Clients Want Model Portfolios, But Most Advisors Don’t Explain Them Well
An overwhelming majority of investors would be open to use so-called model portfolios to guide their allocation decisions -- if only financial advisors did a better job of explaining them.
That’s the key conclusion of a study from WisdomTree Investments Inc., which surveyed over 2,000 investors and found that 86% of them would use prefabricated packages of exchange-traded funds, as long as they were properly spelled out by advisors. Across wealth management, some $2.7 trillion of assets are already mapped to ready-made portfolios, according to Cerulli Associates.

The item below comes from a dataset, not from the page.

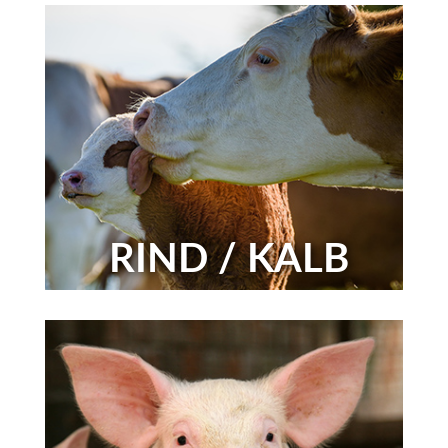
RIND / KALB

That signals a “major missed opportunity” for the industry, according to Brad Shepard, head of advisor innovation at WisdomTree, which runs a model portfolio business.
“The variances between what investors believe versus reality are astounding, and it appears that the benefits and value of models are not being positioned properly by the advisor,” said Shepard.
While model portfolios have existed for years, ETF issuers are looking to the packages to power the next leg of growth for the $4 trillion industry. By outsourcing investment decisions to a third-party asset manager, the portfolios free up advisors for more client-centric activities, the thinking goes.
Model portfolios also take some pressure off issuers to come in ever lower on fees, as the ETFs can be positioned within these pre-packaged models instead of competing directly with other funds.